Charity clothes hub gets £20,000 boost in funding

Charlotte Spooner and Amanda Crossley work on the project together. The initiative aims to make clothes more accessible for patients
- Published
A pre-loved clothes hub for mental healthcare inpatients has secured thousands of pounds of funding.
The Community Clothes Cycle started in January last year with staff, family and friends donating clothes for patients receiving care in the Linden Centre and Crystal Centre in Chelmsford, Essex.
The National Lottery is set to give the project £20,000 and the service's founder, Charlotte Spooner, said she hoped they would be able to reach more Essex Partnership University NHS Foundation Trust wards in the next two years.

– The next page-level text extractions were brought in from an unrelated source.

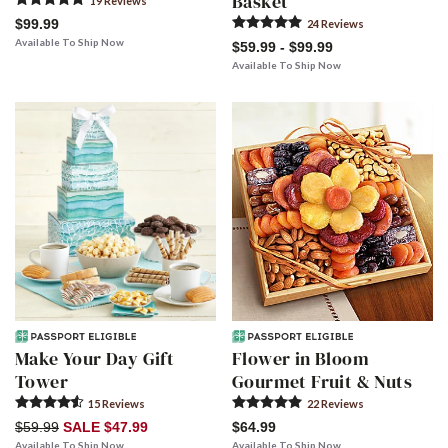
Basket
19
Review
s
$99.99
24
Review
s
Available To Ship Now
$59.99 - $99.99
Available To Ship Now
Make Your Day Gift
Flower in Bloom
Tower
Gourmet Fruit & Nuts
15
Review
s
22
Review
s
$59.99
SALE $47.99
$64.99
Available To Ship Now
Available To Ship Now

"We were working on the peer support pilot at EPUT and we noticed there was a real need for some patients who didn't have many clothes," she said.
Ms Spooner said she had been organising clothes swaps for fun with her friends but decided to donate some of their pre-loved items to patients.
They then started holding swaps for the general public to donate, as well as selling clothes online to raise money to buy new clothes for patients.
Amanda Crossley, who also works on running the project, said: "We've seen the emotional impact of actually having new clothes is really amazing.
"We all know when we go to a clothes shop and we get something really nice," adding that it "benefits our own mental health".
"So to see the impact and how it's affecting everyone else on the ward is amazing," she added.